---------- DATASET EXCERPTS

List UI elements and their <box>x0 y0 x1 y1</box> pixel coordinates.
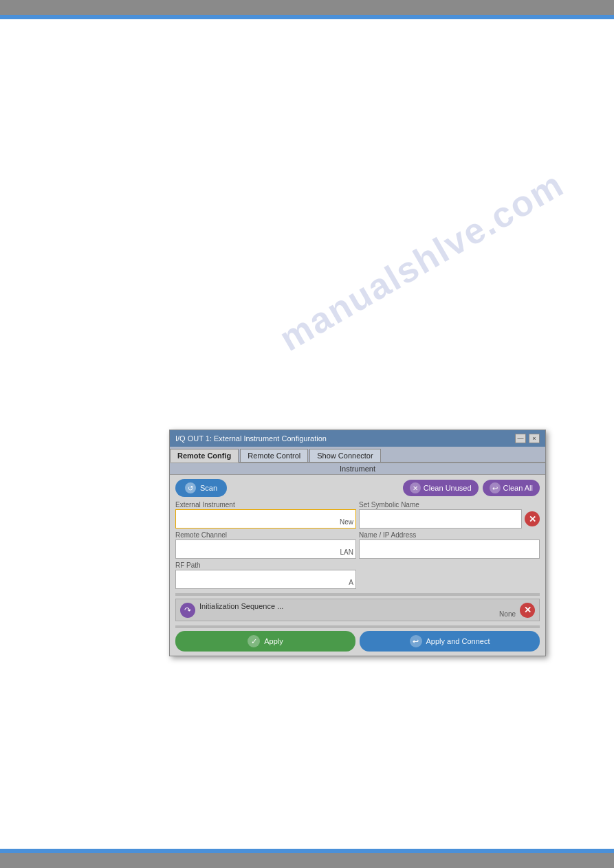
tab-bar: Remote Config Remote Control Show Connec… <box>170 447 545 463</box>
clean-unused-label: Clean Unused <box>424 484 472 492</box>
name-ip-input[interactable] <box>359 539 540 559</box>
action-row: ✓ Apply ↩ Apply and Connect <box>175 631 540 652</box>
set-symbolic-name-label: Set Symbolic Name <box>359 501 540 509</box>
set-symbolic-name-wrap: ✕ <box>359 509 540 528</box>
apply-connect-label: Apply and Connect <box>426 637 490 645</box>
section-instrument-header: Instrument <box>170 463 545 475</box>
top-bar-blue-accent <box>0 15 614 19</box>
external-instrument-label: External Instrument <box>175 501 356 509</box>
name-ip-wrap <box>359 539 540 559</box>
rf-path-right-empty <box>359 561 540 589</box>
clean-all-label: Clean All <box>503 484 533 492</box>
scan-label: Scan <box>200 484 217 492</box>
init-label: Initialization Sequence ... <box>199 602 516 610</box>
init-row: ↷ Initialization Sequence ... None ✕ <box>175 599 540 621</box>
apply-connect-button[interactable]: ↩ Apply and Connect <box>360 631 540 652</box>
remote-channel-suffix: LAN <box>340 548 353 556</box>
dialog-content: ↺ Scan ✕ Clean Unused ↩ Clean All Extern… <box>170 475 545 656</box>
minimize-button[interactable]: — <box>515 434 526 443</box>
remote-channel-group: Remote Channel LAN <box>175 531 356 559</box>
external-instrument-group: External Instrument New <box>175 501 356 528</box>
dialog-titlebar: I/Q OUT 1: External Instrument Configura… <box>170 430 545 447</box>
clean-unused-button[interactable]: ✕ Clean Unused <box>403 480 479 496</box>
dialog-title: I/Q OUT 1: External Instrument Configura… <box>175 434 327 443</box>
apply-icon: ✓ <box>248 635 260 647</box>
clean-unused-icon: ✕ <box>410 482 421 493</box>
name-ip-group: Name / IP Address <box>359 531 540 559</box>
rf-path-suffix: A <box>349 579 353 586</box>
fields-area: External Instrument New Set Symbolic Nam… <box>175 501 540 589</box>
set-symbolic-name-group: Set Symbolic Name ✕ <box>359 501 540 528</box>
tab-remote-control[interactable]: Remote Control <box>240 449 308 462</box>
init-text-wrap: Initialization Sequence ... None <box>199 602 516 618</box>
apply-connect-icon: ↩ <box>410 635 422 647</box>
scan-button[interactable]: ↺ Scan <box>175 479 227 497</box>
init-value: None <box>499 610 516 618</box>
clean-all-button[interactable]: ↩ Clean All <box>483 480 540 496</box>
scan-icon: ↺ <box>185 482 196 493</box>
clean-all-icon: ↩ <box>490 482 501 493</box>
tab-remote-config[interactable]: Remote Config <box>170 449 239 463</box>
scan-btn-wrap: ↺ Scan <box>175 479 399 497</box>
divider2 <box>175 625 540 628</box>
dialog-window: I/Q OUT 1: External Instrument Configura… <box>169 430 546 656</box>
bottom-bar-blue-accent <box>0 849 614 853</box>
close-button[interactable]: × <box>529 434 540 443</box>
watermark: manualshlve.com <box>272 163 571 359</box>
rf-path-input[interactable] <box>175 570 356 589</box>
init-icon: ↷ <box>180 603 195 618</box>
rf-path-wrap: A <box>175 570 356 589</box>
clear-symbolic-name-button[interactable]: ✕ <box>525 511 540 526</box>
divider <box>175 593 540 596</box>
apply-label: Apply <box>264 637 283 645</box>
external-instrument-suffix: New <box>340 518 353 526</box>
set-symbolic-name-input[interactable] <box>359 509 522 528</box>
clear-init-button[interactable]: ✕ <box>520 603 535 618</box>
rf-path-label: RF Path <box>175 561 356 569</box>
titlebar-controls: — × <box>515 434 540 443</box>
remote-channel-wrap: LAN <box>175 539 356 559</box>
name-ip-label: Name / IP Address <box>359 531 540 539</box>
external-instrument-input[interactable] <box>175 509 356 528</box>
external-instrument-input-wrap: New <box>175 509 356 528</box>
remote-channel-label: Remote Channel <box>175 531 356 539</box>
tab-show-connector[interactable]: Show Connector <box>309 449 380 462</box>
remote-channel-input[interactable] <box>175 539 356 559</box>
instrument-row: ↺ Scan ✕ Clean Unused ↩ Clean All <box>175 479 540 497</box>
rf-path-group: RF Path A <box>175 561 356 589</box>
apply-button[interactable]: ✓ Apply <box>175 631 355 652</box>
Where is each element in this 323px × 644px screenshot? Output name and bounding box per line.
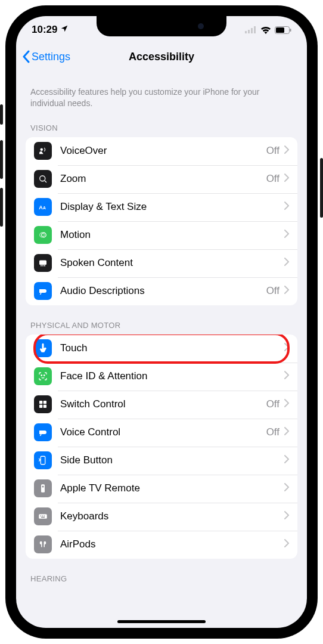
chevron-right-icon [284, 145, 289, 156]
svg-point-17 [41, 375, 42, 376]
nav-bar: Settings Accessibility [16, 44, 307, 70]
row-label: Face ID & Attention [60, 370, 284, 382]
row-label: Motion [60, 229, 284, 241]
svg-rect-3 [254, 26, 256, 33]
svg-point-18 [44, 375, 45, 376]
section-header-vision: VISION [26, 120, 297, 137]
svg-rect-28 [42, 516, 44, 517]
row-label: AirPods [60, 538, 284, 550]
row-audio-descriptions[interactable]: Audio Descriptions Off [26, 277, 297, 305]
row-label: Display & Text Size [60, 201, 284, 213]
svg-text:A: A [43, 206, 46, 210]
status-time: 10:29 [32, 24, 57, 36]
chevron-right-icon [284, 230, 289, 240]
row-label: Voice Control [60, 426, 266, 438]
row-apple-tv-remote[interactable]: Apple TV Remote [26, 475, 297, 503]
svg-rect-2 [251, 28, 253, 33]
svg-rect-24 [41, 485, 45, 493]
row-faceid[interactable]: Face ID & Attention [26, 363, 297, 391]
row-label: Spoken Content [60, 257, 284, 269]
faceid-icon [34, 367, 52, 385]
apple-tv-remote-icon [34, 479, 52, 497]
home-indicator[interactable] [117, 620, 206, 623]
location-icon [60, 24, 69, 36]
svg-rect-21 [39, 405, 42, 408]
textsize-icon: AA [34, 198, 52, 216]
row-zoom[interactable]: Zoom Off [26, 165, 297, 193]
voiceover-icon [34, 142, 52, 160]
wifi-icon [260, 26, 271, 34]
row-value: Off [266, 426, 279, 438]
row-label: Audio Descriptions [60, 285, 266, 297]
chevron-right-icon [284, 174, 289, 184]
switch-control-icon [34, 395, 52, 413]
row-keyboards[interactable]: Keyboards [26, 503, 297, 531]
svg-rect-20 [44, 401, 46, 404]
row-voiceover[interactable]: VoiceOver Off [26, 137, 297, 165]
svg-rect-6 [290, 29, 291, 32]
row-value: Off [266, 145, 279, 157]
section-header-hearing: HEARING [26, 559, 297, 588]
row-label: Touch [60, 342, 284, 354]
row-spoken-content[interactable]: Spoken Content [26, 249, 297, 277]
svg-point-15 [42, 265, 44, 267]
group-physical: Touch Face ID & Attention Switch Control… [26, 335, 297, 559]
row-touch[interactable]: Touch [26, 335, 297, 363]
svg-point-7 [41, 148, 44, 151]
svg-text:A: A [39, 205, 43, 210]
audio-descriptions-icon [34, 282, 52, 300]
chevron-right-icon [284, 427, 289, 438]
cellular-signal-icon [245, 26, 257, 33]
intro-text: Accessibility features help you customiz… [26, 70, 297, 120]
svg-rect-22 [44, 405, 46, 408]
svg-point-14 [41, 265, 42, 267]
row-voice-control[interactable]: Voice Control Off [26, 419, 297, 447]
row-label: Keyboards [60, 510, 284, 522]
phone-frame: 10:29 Settings Accessibility Accessibili… [5, 5, 318, 639]
row-label: VoiceOver [60, 145, 266, 157]
chevron-right-icon [284, 202, 289, 212]
keyboards-icon [34, 507, 52, 525]
chevron-right-icon [284, 511, 289, 522]
back-label: Settings [32, 51, 70, 63]
svg-rect-13 [39, 261, 46, 265]
row-value: Off [266, 398, 279, 410]
row-label: Zoom [60, 173, 266, 185]
chevron-right-icon [284, 455, 289, 466]
svg-rect-19 [39, 401, 42, 404]
row-label: Side Button [60, 454, 284, 466]
row-airpods[interactable]: AirPods [26, 531, 297, 559]
svg-point-8 [40, 176, 45, 181]
notch [97, 16, 226, 36]
airpods-icon [34, 535, 52, 553]
svg-rect-1 [248, 30, 250, 33]
svg-rect-23 [41, 457, 45, 465]
chevron-right-icon [284, 539, 289, 550]
row-value: Off [266, 173, 279, 185]
section-header-physical: PHYSICAL AND MOTOR [26, 305, 297, 335]
chevron-right-icon [284, 483, 289, 494]
row-label: Apple TV Remote [60, 482, 284, 494]
svg-rect-0 [245, 31, 247, 33]
row-side-button[interactable]: Side Button [26, 447, 297, 475]
svg-rect-30 [41, 517, 45, 518]
svg-rect-27 [41, 516, 42, 517]
row-display-text-size[interactable]: AA Display & Text Size [26, 193, 297, 221]
back-button[interactable]: Settings [22, 50, 70, 63]
chevron-right-icon [284, 399, 289, 410]
battery-icon [275, 26, 291, 34]
row-label: Switch Control [60, 398, 266, 410]
screen: 10:29 Settings Accessibility Accessibili… [16, 16, 307, 628]
group-vision: VoiceOver Off Zoom Off AA Display & Text… [26, 137, 297, 305]
svg-rect-29 [44, 516, 45, 517]
row-value: Off [266, 285, 279, 297]
svg-point-16 [44, 265, 45, 267]
svg-rect-5 [276, 27, 284, 33]
row-motion[interactable]: Motion [26, 221, 297, 249]
side-button-icon [34, 451, 52, 469]
zoom-icon [34, 170, 52, 188]
spoken-content-icon [34, 254, 52, 272]
voice-control-icon [34, 423, 52, 441]
chevron-right-icon [284, 343, 289, 354]
row-switch-control[interactable]: Switch Control Off [26, 391, 297, 419]
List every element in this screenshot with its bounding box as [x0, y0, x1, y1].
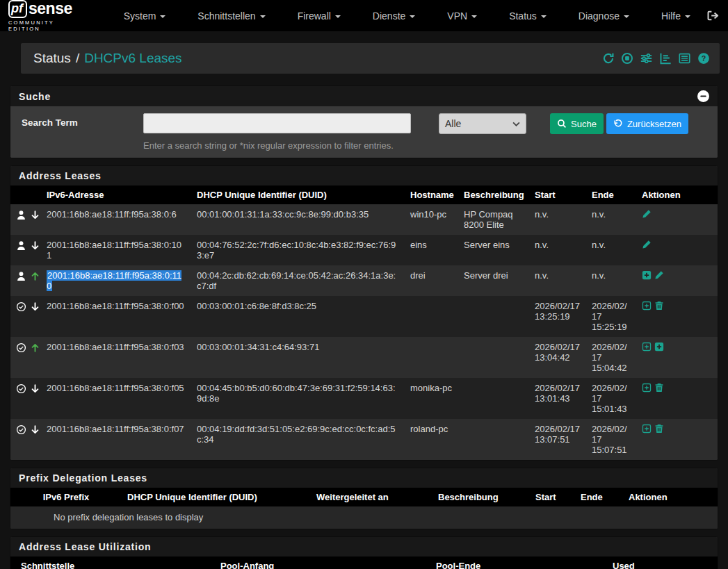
address-leases-table: IPv6-Adresse DHCP Unique Identifier (DUI…: [10, 185, 718, 460]
log-icon[interactable]: [678, 52, 691, 65]
page-title[interactable]: DHCPv6 Leases: [84, 51, 181, 66]
caret-down-icon: [541, 15, 547, 18]
caret-down-icon: [624, 15, 629, 18]
add-filled-icon[interactable]: [642, 270, 652, 280]
sliders-icon[interactable]: [640, 52, 653, 65]
address-leases-panel: Address Leases IPv6-Adresse DHCP Unique …: [10, 165, 718, 461]
column-header-start: Start: [529, 185, 586, 204]
address-leases-body: 2001:16b8:ae18:11ff:f95a:38:0:600:01:00:…: [10, 204, 718, 460]
description-cell: [458, 378, 529, 419]
caret-down-icon: [335, 15, 341, 18]
end-cell: 2026/02/1715:25:19: [586, 296, 636, 337]
logout-icon[interactable]: [706, 10, 720, 22]
actions-cell: [636, 204, 718, 235]
menu-item-dienste[interactable]: Dienste: [357, 0, 431, 31]
ipv6-address-cell: 2001:16b8:ae18:11ff:f95a:38:0:f05: [41, 378, 191, 419]
breadcrumb-actions: ?: [602, 52, 710, 65]
add-icon[interactable]: [642, 424, 652, 434]
description-cell: Server eins: [458, 235, 529, 265]
lease-row: 2001:16b8:ae18:11ff:f95a:38:0:f0000:03:0…: [10, 296, 718, 337]
add-icon[interactable]: [642, 301, 652, 311]
search-input[interactable]: [143, 113, 411, 133]
column-header-weitergeleitet: Weitergeleitet an: [311, 488, 432, 506]
prefix-delegation-table: IPv6 Prefix DHCP Unique Identifier (DUID…: [10, 488, 718, 529]
end-cell: 2026/02/1715:04:42: [586, 337, 636, 378]
stop-circle-icon[interactable]: [621, 52, 633, 65]
menu-item-system[interactable]: System: [108, 0, 182, 31]
breadcrumb: Status / DHCPv6 Leases ?: [21, 43, 720, 74]
menu-item-schnittstellen[interactable]: Schnittstellen: [181, 0, 281, 31]
user-icon: [16, 210, 26, 220]
end-cell: 2026/02/1715:07:51: [586, 419, 636, 460]
svg-text:?: ?: [702, 54, 706, 63]
hostname-cell: eins: [405, 235, 458, 265]
description-cell: [458, 419, 529, 460]
start-cell: n.v.: [529, 235, 586, 265]
lease-row: 2001:16b8:ae18:11ff:f95a:38:0:600:01:00:…: [10, 204, 718, 235]
add-icon[interactable]: [642, 383, 652, 393]
menu-item-hilfe[interactable]: Hilfe: [645, 0, 706, 31]
column-header-prefix: IPv6 Prefix: [10, 488, 122, 506]
lease-status-cell: [10, 204, 41, 235]
duid-cell: 00:04:76:52:2c:7f:d6:ec:10:8c:4b:e3:82:f…: [191, 235, 405, 265]
prefix-delegation-panel: Prefix Delegation Leases IPv6 Prefix DHC…: [10, 468, 718, 529]
chart-icon[interactable]: [659, 52, 672, 65]
refresh-icon[interactable]: [602, 52, 615, 65]
actions-cell: [636, 419, 718, 460]
menu-item-diagnose[interactable]: Diagnose: [563, 0, 645, 31]
hostname-cell: drei: [405, 265, 458, 296]
lease-status-cell: [10, 419, 41, 460]
pfsense-logo[interactable]: pf sense COMMUNITY EDITION: [8, 0, 87, 32]
search-type-select[interactable]: Alle: [439, 113, 526, 134]
check-circle-icon: [16, 384, 26, 394]
search-term-label: Search Term: [22, 113, 143, 128]
column-header-beschreibung: Beschreibung: [432, 488, 530, 506]
check-circle-icon: [16, 424, 26, 435]
column-header-ende: Ende: [586, 185, 636, 204]
search-icon: [557, 119, 567, 129]
lease-row: 2001:16b8:ae18:11ff:f95a:38:0:f0500:04:4…: [10, 378, 718, 419]
ipv6-address-cell: 2001:16b8:ae18:11ff:f95a:38:0:f00: [41, 296, 191, 337]
add-icon[interactable]: [642, 342, 652, 352]
add-filled-icon[interactable]: [654, 342, 664, 352]
search-button[interactable]: Suche: [550, 113, 604, 134]
logo-sense-text: sense: [29, 1, 72, 17]
column-header-schnittstelle: Schnittstelle: [10, 556, 210, 569]
menu-item-status[interactable]: Status: [493, 0, 563, 31]
prefix-empty-message: No prefix delegation leases to display: [10, 506, 718, 529]
reset-button[interactable]: Zurücksetzen: [606, 113, 688, 134]
menu-item-firewall[interactable]: Firewall: [282, 0, 357, 31]
delete-icon[interactable]: [654, 301, 664, 311]
column-header-start: Start: [530, 488, 575, 506]
breadcrumb-section: Status: [33, 51, 71, 66]
column-header-aktionen: Aktionen: [636, 185, 718, 204]
caret-down-icon: [685, 15, 690, 18]
utilization-table: Schnittstelle Pool-Anfang Pool-Ende Used…: [10, 556, 718, 569]
status-column-header: [10, 185, 41, 204]
help-icon[interactable]: ?: [697, 52, 710, 65]
menu-item-vpn[interactable]: VPN: [431, 0, 493, 31]
column-header-pool-anfang: Pool-Anfang: [210, 556, 426, 569]
actions-cell: [636, 296, 718, 337]
delete-icon[interactable]: [654, 383, 664, 393]
end-cell: n.v.: [586, 235, 636, 265]
caret-down-icon: [160, 15, 165, 18]
undo-icon: [613, 119, 623, 129]
selected-ipv6-text: 2001:16b8:ae18:11ff:f95a:38:0:110: [47, 270, 181, 291]
ipv6-address-cell: 2001:16b8:ae18:11ff:f95a:38:0:101: [41, 235, 191, 265]
edit-icon[interactable]: [642, 209, 652, 219]
caret-down-icon: [410, 15, 415, 18]
main-menu: System Schnittstellen Firewall Dienste V…: [108, 0, 706, 31]
collapse-icon[interactable]: [697, 90, 709, 102]
actions-cell: [636, 265, 718, 296]
duid-cell: 00:03:00:01:34:31:c4:64:93:71: [191, 337, 405, 378]
ipv6-address-cell: 2001:16b8:ae18:11ff:f95a:38:0:f07: [41, 419, 191, 460]
description-cell: HP Compaq 8200 Elite: [458, 204, 529, 235]
lease-row: 2001:16b8:ae18:11ff:f95a:38:0:10100:04:7…: [10, 235, 718, 265]
ipv6-address-cell: 2001:16b8:ae18:11ff:f95a:38:0:6: [41, 204, 191, 235]
arrow-down-icon: [30, 384, 40, 394]
delete-icon[interactable]: [654, 424, 664, 434]
arrow-down-icon: [30, 424, 40, 435]
edit-icon[interactable]: [642, 240, 652, 249]
edit-icon[interactable]: [654, 270, 664, 280]
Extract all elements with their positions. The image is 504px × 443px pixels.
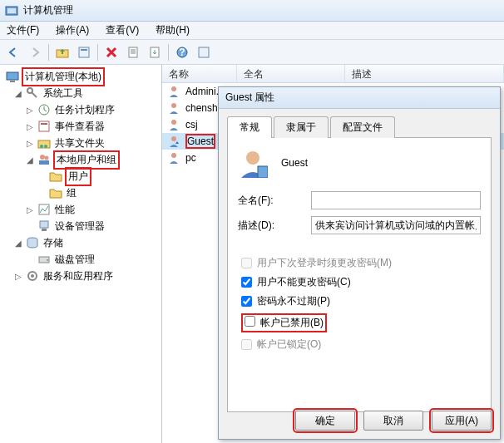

--------------------

## WHAT IS BEING ASKED
Return all lines from the data that include the string "Motion".

## PROBLEM SOLUTION
row-label: Motion [60, 229, 284, 241]
row-motion[interactable]: Motion [26, 221, 297, 249]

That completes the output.